Transition plan to help with closure of coal-fired power stations

coal, polluters

A senate inquiry into the retirement of coal-fired power stations has recommended the Australian Government adopt a comprehensive energy transition plan to assist with the ordered closure of the nation’s power plants.

The interim report was released last night by the Environment and Communications References Committee and was chaired by Greens senator Larissa Waters.

“The age and declining economic potential of Australia’s fleet of coal-fired power generators, as well as Australia’s commitment to reducing its carbon emissions footprint in line with the Paris Agreement, means it is inevitable that many of these coal-fired generators will cease operations in the medium term,” Senator Waters said in the report.
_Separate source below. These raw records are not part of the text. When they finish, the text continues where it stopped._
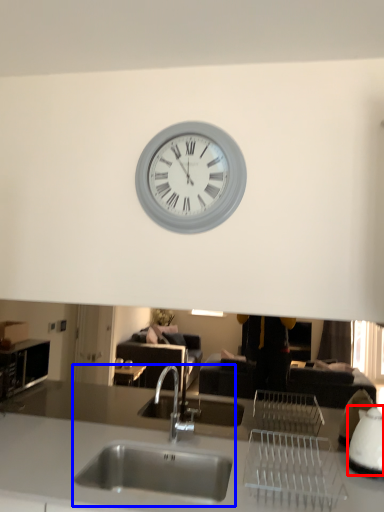 Question: Among these objects, which one is nearest to the camera, appliance (highlighted by a red box) or sink (highlighted by a blue box)?

Choices:
 (A) appliance
 (B) sink

Answer: (B) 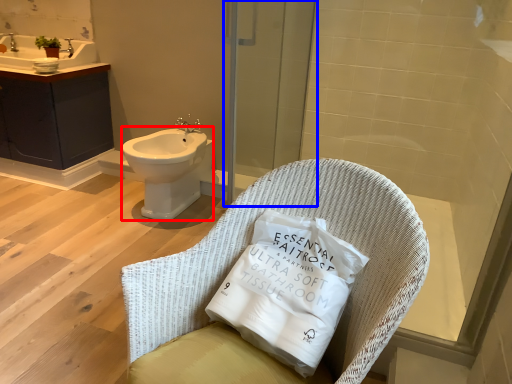 Question: Which of the following is the farthest to the observer, bidet (highlighted by a red box) or screen door (highlighted by a blue box)?

Choices:
 (A) bidet
 (B) screen door

Answer: (A) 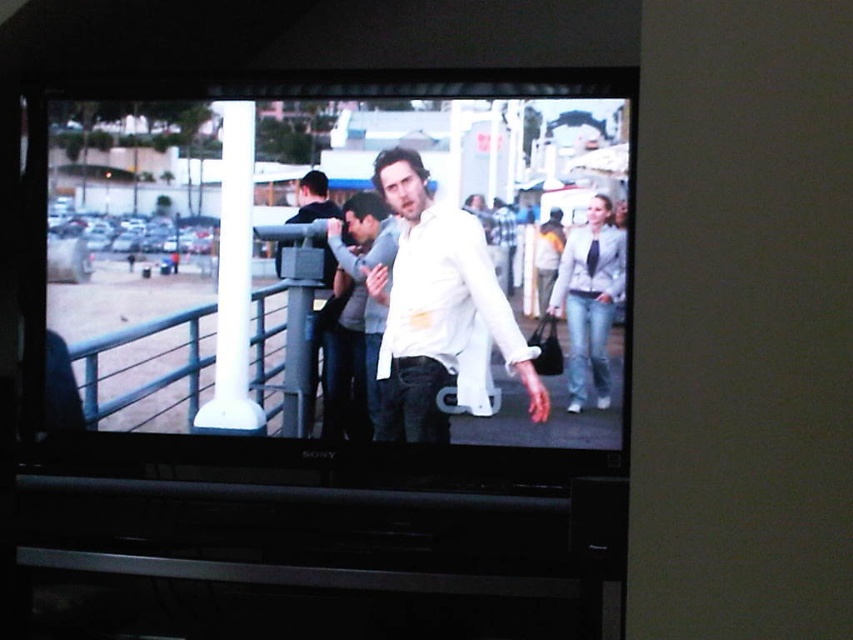 You are a costume designer reviewing a film scene. You notice two characters in the frame. The first is wearing a white matte shirt at center, and the second is wearing a light gray textured jacket at right. Based on the visual information provided, which character appears to be closer to the camera?

The white matte shirt at center appears larger in size compared to the light gray textured jacket at right, indicating that the character wearing the white matte shirt at center is closer to the camera.

You are trying to identify two people in the scene. The first person is wearing a white glossy shirt at center, and the second is wearing a white matte shirt at center. Which of these two shirts is bigger in size?

The white glossy shirt at center is larger in size compared to the white matte shirt at center.

Based on the photo, you are a movie director analyzing the scene on the TV screen. You notice two characters, the white matte shirt at center and the light gray textured jacket at right. Which character is standing in front of the other?

The white matte shirt at center is positioned over the light gray textured jacket at right, meaning it is in front of the other character. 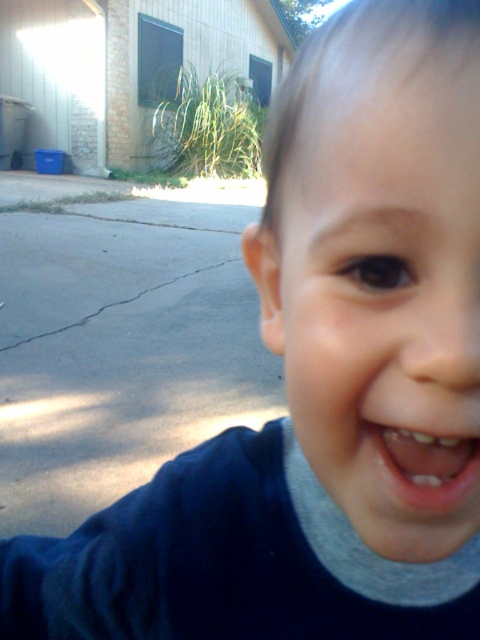 Question: Is smooth skin face at center above pink flesh-colored mouth at lower center?

Choices:
 (A) no
 (B) yes

Answer: (B)

Question: Which point is farther to the camera?

Choices:
 (A) (343, 296)
 (B) (386, 433)

Answer: (B)

Question: Which object appears farthest from the camera in this image?

Choices:
 (A) smooth skin face at center
 (B) pink flesh-colored mouth at lower center

Answer: (B)

Question: Is smooth skin face at center in front of pink flesh-colored mouth at lower center?

Choices:
 (A) yes
 (B) no

Answer: (A)

Question: Which object appears closest to the camera in this image?

Choices:
 (A) smooth skin face at center
 (B) pink flesh-colored mouth at lower center

Answer: (A)

Question: Considering the relative positions of smooth skin face at center and pink flesh-colored mouth at lower center in the image provided, where is smooth skin face at center located with respect to pink flesh-colored mouth at lower center?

“The question is not if coal-fired power stations will close, but how quickly and orderly these closures will occur, and what supporting policies, if any, will be in place to help manage the process.

“It is imperative that this reality is acknowledged by government, industry and the broader community.”

The committee handed down four recommendations.

As well as the energy transition plan, which includes a reform of the National Electricity Market rules, the committee recommended the government put in pace a pollution reduction objective consistent with the country’s obligations under the Paris Agreement.

It was also recommended the government develop a mechanism for the orderly retirement of coal-fired power stations, to be presented to the COAG Energy Council, and establish an energy transition authority, including a Just Transition for workers and communities.

Opposition climate change and energy spokesman Mark Butler said Australia needed a plan to transition into a renewable future.

“Industry needs certainly to invest, transition to clean energy and create jobs; workers need a plan that includes a just transition for them and their communities, and all Australians deserve to know their energy security and affordability is being looked after by a federal government that understands its job,” Mr Butler said.

“Under the Turnbull Government’s policy vacuum, there is currently no support for new renewable investment post 2020, there is no mechanism to ensure inevitable coal closures occur in an orderly way and there is no plan to support workers and communities impacted by closures,” Mr Butler said.

Coal-generated power makes up 60 per cent of Australia’s energy production, and employs thousands of Australian workers.